Maximum likelihood tree for 18S rDNA of the button strain of A. bisporus recovered from South Africa under the pine tree in Sovenga Hills

In addition, the South African A. bisporus, showed a low genetic distance (0.011) with the Taiwanese strains (acc. No. AJ012402, AJ012403, AJ012404) of A. bisporus.

Phylogeny of A. bisporus, as derived from the corresponding tree in Fig.1, reveals a clear relationship with A. bisporus strains. Additionally, the A. bisporus strains were placed separately from the outgroup A. heterocystis (acc. No. KU366695). The phylogenetic analysis revealed that the South African strains placed close to the Taiwanese (acc. No. AJ012402, AJ012403, AJ012404) and American (acc. No. AY787216) strains of the same species with 100 bootstrap value. Besides, the Egyptian strains (acc. No. MH751906) were grouped separately from other A. bisporus. This is in agreement with the previous record by Wang et al.¹ using IGS rDNA.

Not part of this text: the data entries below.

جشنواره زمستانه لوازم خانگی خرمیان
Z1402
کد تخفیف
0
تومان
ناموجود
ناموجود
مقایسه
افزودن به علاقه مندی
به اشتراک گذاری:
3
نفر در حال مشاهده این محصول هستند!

The 18S rDNA tree placed the present South African A. bisporus close to the same strain from China (acc. No. FJ869172), USA (acc. No. AY787216) and Taiwan (acc. No. AJ012404) with 100 bootstrap values (Fig.1).

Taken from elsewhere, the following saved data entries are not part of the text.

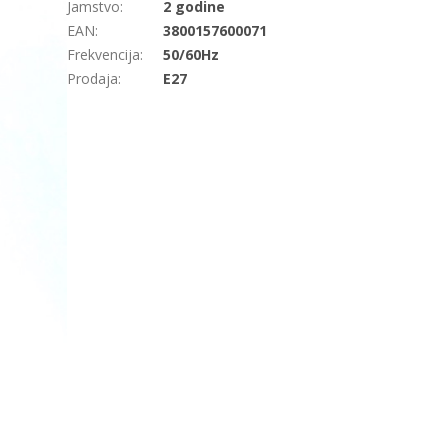
Jamstvo
:
2 godine
EAN
:
3800157600071
Frekvencija
:
50/60Hz
Prodaja
:
E27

The small subunit ribosomal DNA (SSU) is useful for the examination of close relationships in fungus¹⁶. Recently, domestic breeding has been analyzed for its divergences in the nucleotide sequences of IGS1¹⁷. Their result indicated that A. bisporus is a monophyletic group, which is in agreement with the present study. Kwon et al.¹⁸ showed that the IGS1 rDNA region in A. bisporus is not inheritable with entirely homologous sequences. It seems that it is a quickly shifting region in the process of breeding. Nevertheless, using IGS regions has been suggested for discriminatory analysis among intra-specific individuals of mushroom species¹⁹. DNA barcoding is an approach to rapidly identify species using short and standard genetic markers⁸. The mitochondrial cytochrome oxidase I gene (COI) has been proposed as the universal barcode locus²⁰, but its utility for barcoding in mushrooms has not been established. Determining and realizing the best DNA barcode markers for identifying mushrooms is essential⁴. Dentinger et al.²¹ compared COI and ITS as DNA barcode markers for mushrooms their result indicated a similar performance of COI and ITS as a barcode. The 18S rDNA phylogenetic tree indicated that genetic variation exists among the sequenced mushrooms from South Africa and those deposited in the gene bank (https://www.ncbi.nlm.nih.gov/). However, 18S rDNA is a useful marker for the phylogenetic and molecular identification of the natural button mushroom. The result indicated that the chelex was also a suitable method for edible mushroom DNA extraction. This is the first report of A. bisporus using 18S rDNA from South Africa.

CONCLUSION

In molecular studies, we need to know the different methods for extracting DNA. Also, increase the credibility of work by using different primers. This study, used 18S rDNA for A. bisporus in South Africa for the first time. Current results suggest that 18S rDNA could be a helpful marker for the natural strain of the South African A. bisporus. On the other hand, the result indicated that the Chelex method was a good option for extracting DNA in A. bisporus which is cheap and affordable.

SIGNIFICANCE STATEMENT

This study was discovered for identification of the A. bisporus, using 18S rDNA was useful that can be beneficial for molecular analysis of this mushroom. Furthermore, this study will help the researchers uncover the critical areas of molecular research that many researchers could not explore. Thus, a new theory on identifying button mushrooms may be arrived at.

ACKNOWLEDGMENT

I acknowledge the Aquaculture and Genetic Lab of the Faculty of Health for using the laboratory for processing the specimen.